A popular figure in Digambara Jain mythology, Bahubali (meaning “the strong-armed”) is believed to have been the son of Rishabhadeva, the first Jina. Also known as Gomateshvara, Bahubali is most popularly recognised through five monolithic statues erected in present-day Karnataka through the mediaeval period.
Bahubali is mentioned in the religious literature of both the Svetambara and Digambara sects of Jainism, although his worship is more prominent amongst Digambaras. The most influential depiction of his life comes from the Adipurana of Pampa, a Kannada epic composed in the tenth century in the court of a feudatory of the Rashtrakuta Dynasty. In the Adipurana’s narrative, Rishabhadeva and all of his sons, with the exception of Bahubali, gave up their kingdoms in favour of his eldest son, Bharata. Eventually, Bharata and Bahubali fought with each other, with Bahubali initially overpowering his brother. However, towards the end of their conflict, Bahubali was overcome with regret at the bloodshed that had taken place as a result of their battles, and renounced his kingdom. Going into the forest, he is said to have stood in one place in the kayotsarga (motionless) position. He was eventually sought after by his sisters, Brahmi and Sundari, who found him covered in vines and creepers, with bird nests in his tangled hair. The sisters removed the creepers from his body, urging him to let go of his pride and remorse, at which point he is said to have gained enlightenment and attained kevala.
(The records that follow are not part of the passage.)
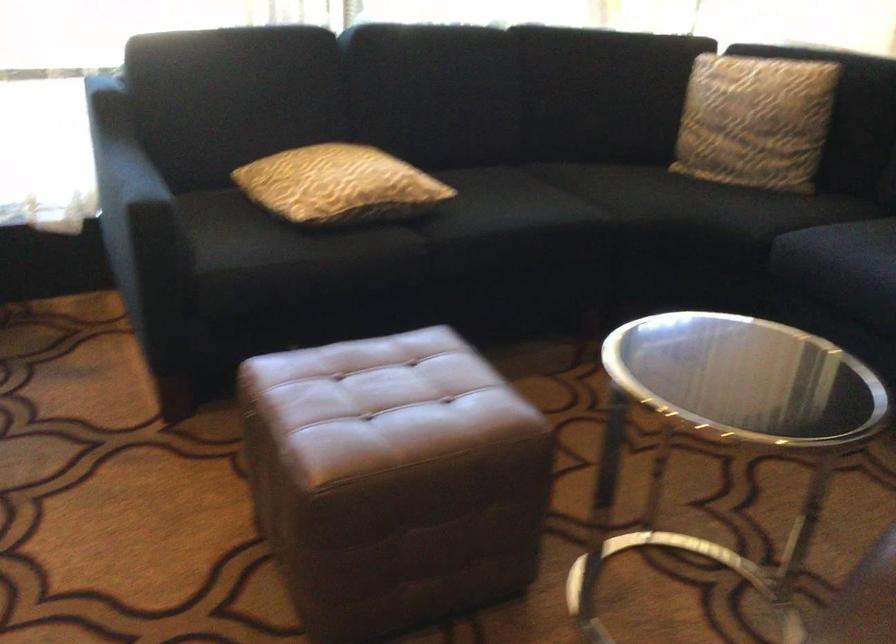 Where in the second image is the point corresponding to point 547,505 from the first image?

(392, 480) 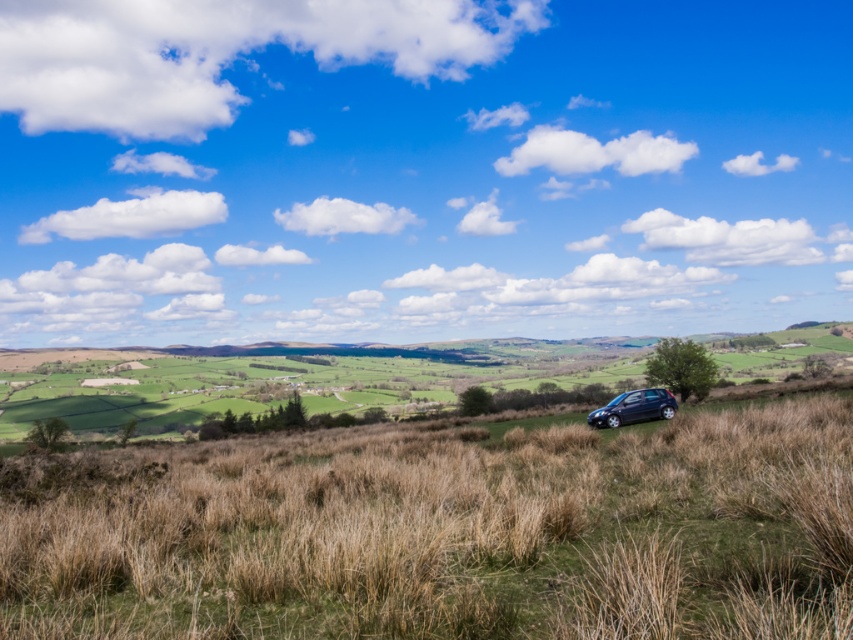 You are standing in the rural landscape and want to walk from the dry grass at lower right to the glossy metallic car at lower right. Which direction should you move relative to the car?

You should move to the right relative to the glossy metallic car at lower right because the dry grass at lower right is positioned on the left side of the car.

You are standing in the rural landscape and want to take a photo of the dry grass at lower right and the glossy metallic car at lower right. Which object should you focus on first if you want both to be in clear focus?

You should focus on the dry grass at lower right first because it is closer to the viewer than the glossy metallic car at lower right, so adjusting focus from near to far will help both be in clear focus.

You are standing in the rural landscape and want to take a photo of the glossy metallic car at lower right. Since the dry grass at lower right is blocking your view, where should you move to get a clear shot?

The dry grass at lower right is above the glossy metallic car at lower right, so you should move to a lower position to get a clear view of the car by bending down or moving closer to the ground level.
This narrative is central in the iconography of Bahubali. He is depicted in the nude, standing upright in the kayotsarga position with vines around his arms and legs, and matted, curly hair. The earliest known image of him is located in Badami Cave 4, dated to the late sixth century; visual representations of him, especially with vines, remain consistent in the Deccan through the next few centuries.
Bahubali was initially represented alongside Parshvanatha, the twenty-third tirthankara. Gradually, he came to be represented individually through colossal monolithic statues. The origins of these statues are not entirely clear: they may be linked to highly public abhisheka associated with Jain idols in the early mediaeval Deccan. The date of the Adipurana also suggests that the Bahubali cult was increasingly popular with royal families from the tenth century onwards. One of the most prominent monolithic Bahubali statues, 57 ft tall, was commissioned in the late-tenth century by the Ganga feudatory king Chamundaraya at the site of Shravanabelagola; as of writing, it continues to draw pilgrims from across India.
Bahubali continues to be worshipped in Jain temples. According to scholars, additional elements, including an ant-hill and attendant women figures, were added to Bahubali’s iconography from the tenth to the fourteenth century, particularly during the reign of the Hoysala Dynasty. From the late mediaeval period onwards, the popularity of Jainism began to fade in the inland Deccan, but monolithic statues of Bahubali continued to be commissioned. Examples may be found at Karkala (fifteenth century) and Venur (seventeenth century), where they are still worshipped by local Jain communities.